Here is a list of prohibited tornado cash resources
-Tornado Cash @githuborganization
– TC Contributor’s Personal @github Account
-All $usdc on Tornado Cash Contracts @circlepay
– @infura_io rpc
– @alchemyplatform rpc
-https://t.co/shvgejtomv domain @eth_limo– 🌪️Tornado
A November 2024 ruling by the U.S. Fifth Circuit Court found that the Treasury had surpassed its authority and that the unchanging smart contracts of tornado cash were “not property because they cannot be owned.” The decision overturned a lower court’s ruling, saying that protocols built on smart contracts cannot be classified as services as they operate without “human intervention.”
In March 2025, the Treasury reversed the course and removed tornado cash from the list of approved entities. “Based on the administration’s review of the legal and policy issues of the novel, raised by the use of financial sanctions on financial and commercial activities occurring within the evolving technology and legal environment, we exercised our discretion to remove the economic sanctions on tornado cash, which were reflected in the Treasury’s Monday filing.
A month later, a federal court held that the Treasury’s actions were “illegal” and permanently banned OFAC from reinstating sanctions on tornado cash.
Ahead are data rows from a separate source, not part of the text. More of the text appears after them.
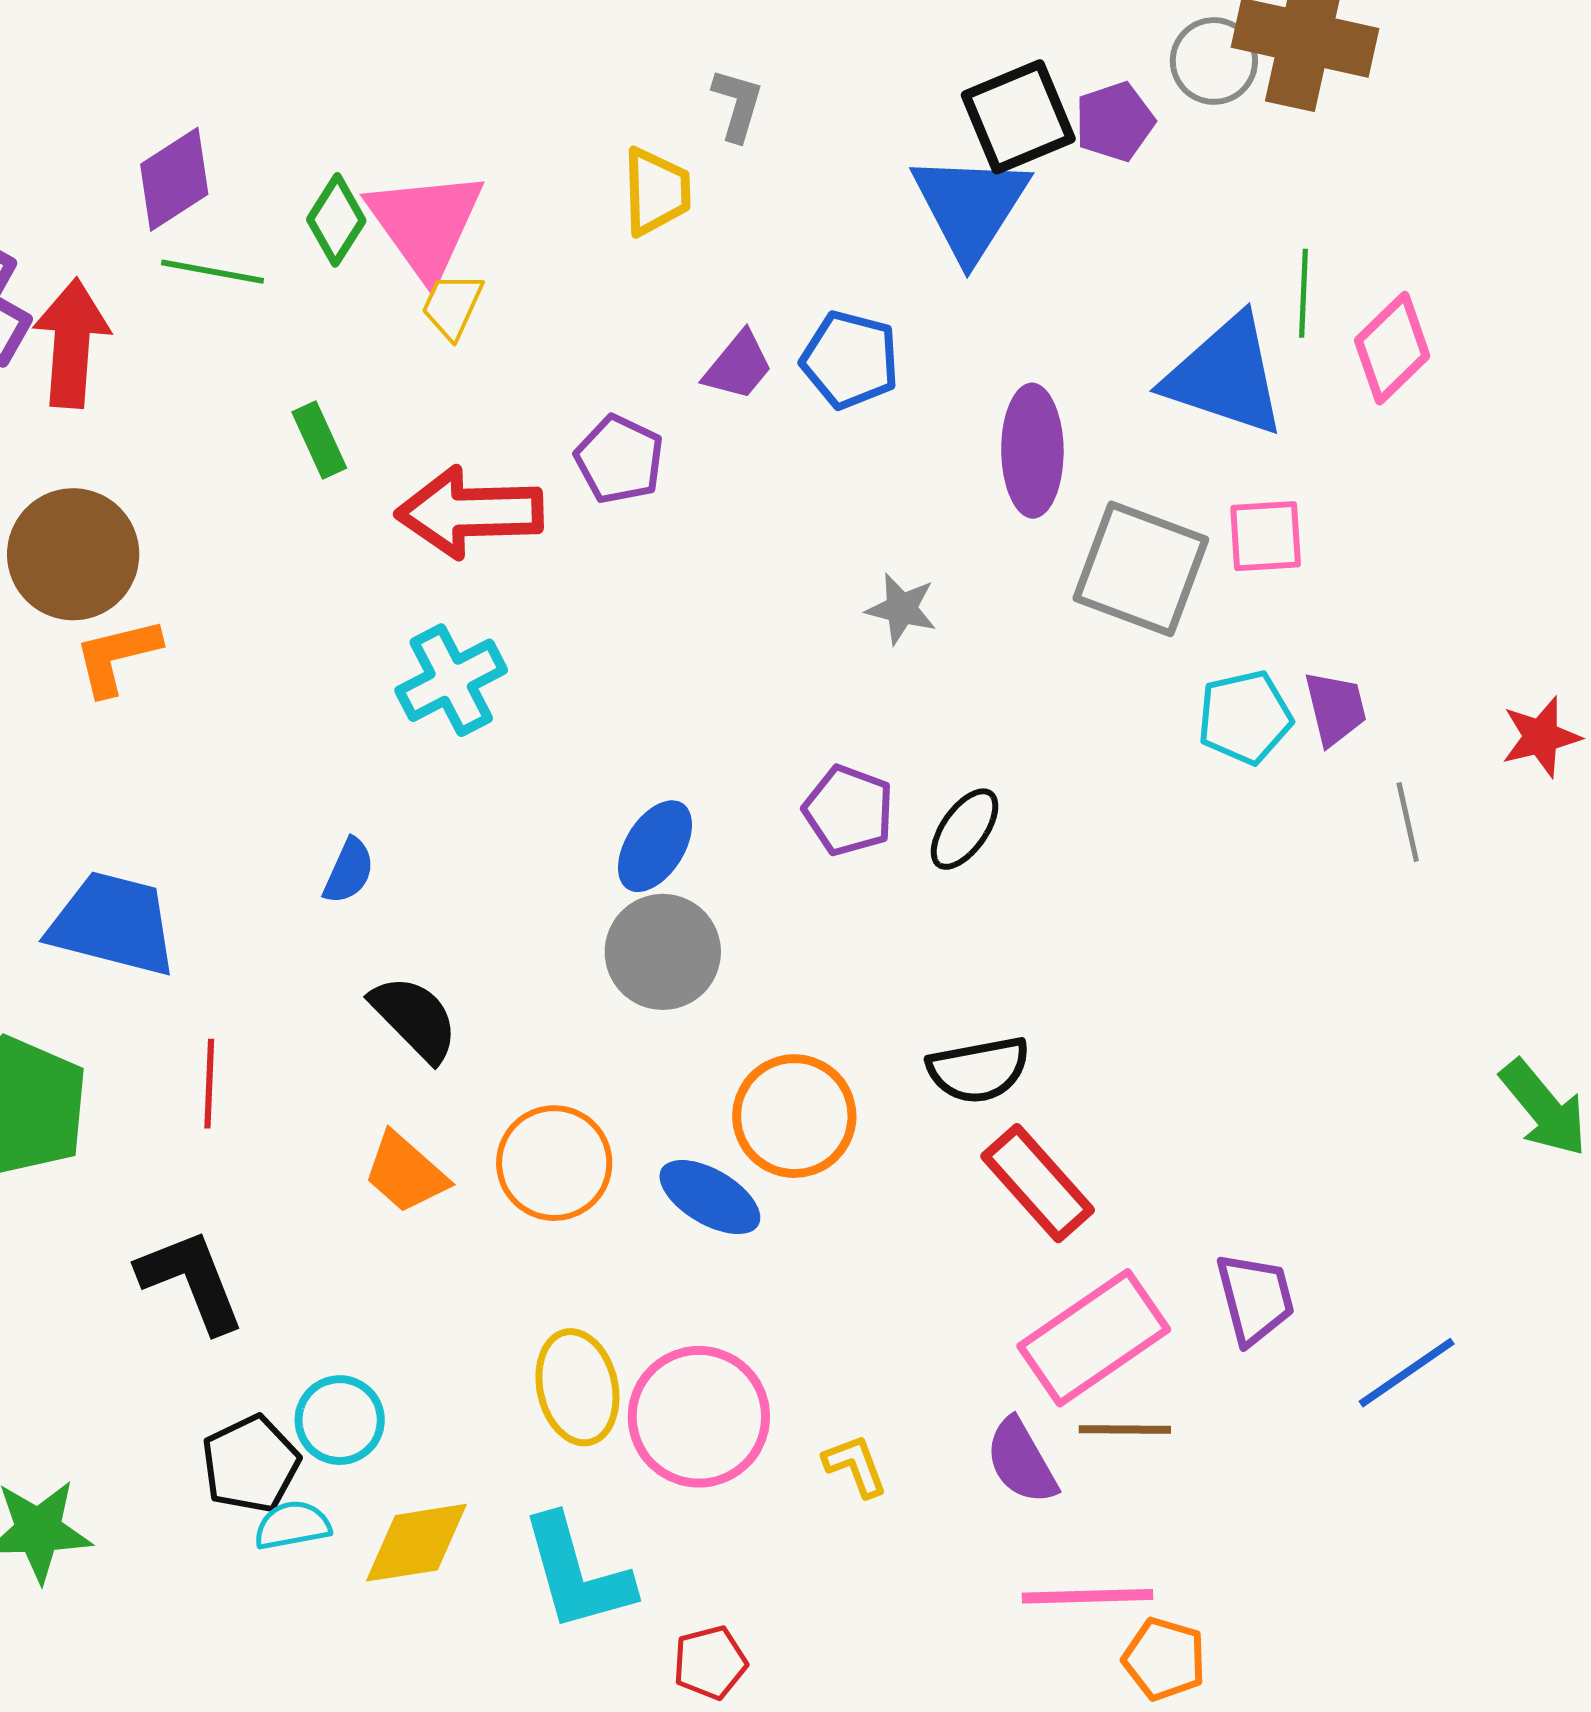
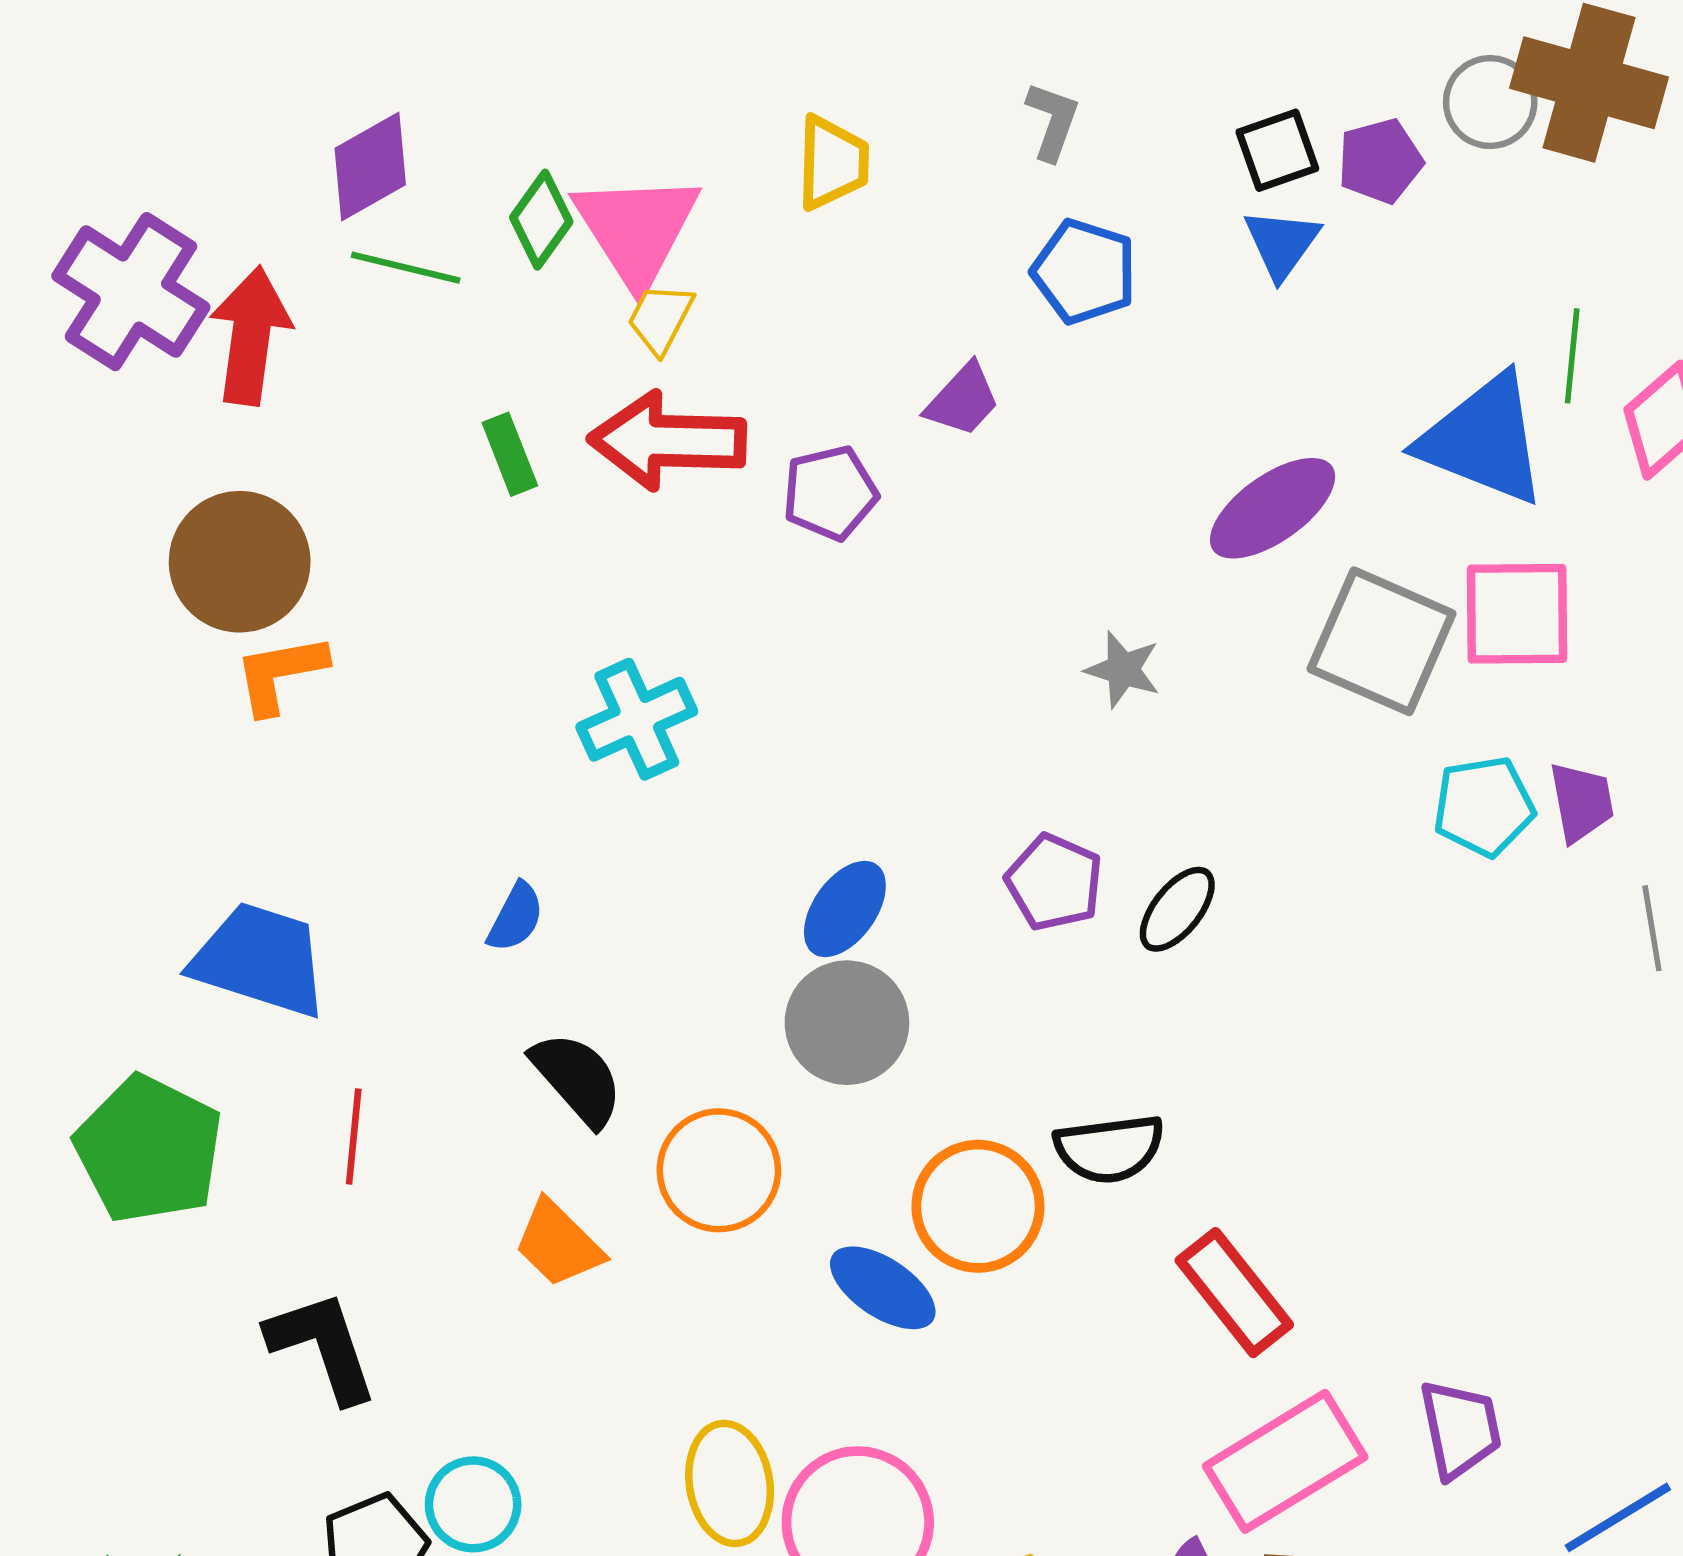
gray L-shape: (737, 105) -> (1053, 121), moved
black square: (1018, 117) -> (1277, 150), size x0.7
yellow trapezoid: (656, 191) -> (832, 163), moved
blue triangle: (970, 206) -> (1282, 244), moved, size x0.6
blue pentagon: (850, 360) -> (1084, 271), moved
purple ellipse: (1032, 451) -> (1273, 508), turned 52
purple pentagon: (619, 459) -> (830, 493), turned 30
red arrow: (470, 512) -> (668, 441), moved
pink square: (1266, 536) -> (1517, 614), size x1.4
black semicircle: (978, 1070) -> (1109, 1149), moved
orange circle: (554, 1163) -> (719, 1170), moved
Judge Robert Pittman of the U.S. District Court for the Western District of Texas has issued an order to force the Treasury to “permanently ban” sanctions on Coin Mixers, resulting in an overwhelming victory for privacy advocates.
In July 2025, the 11th Circuit Court of Appeals dismissed an appeal filed by the Code Advocacy Group Coin Center. There, the Treasury allegedly surpassed the legal authority sanctioning tornado cash. The court granted the joint motion to invalidate the judgment with an instruction to dismiss the trial, and the parties agreed that the appeal was a “controversy” following OFAC’s March decision to remove sanctions against the coin mixer.
Example of a coin mixer
- Tornado Cash: Founded in 2019 by Alexsey Pertsev and Roman Storm, the mixer was approved in 2022 by the US Treasury Department. TornadoCash only serves the Ethereum Network and is inappropriate.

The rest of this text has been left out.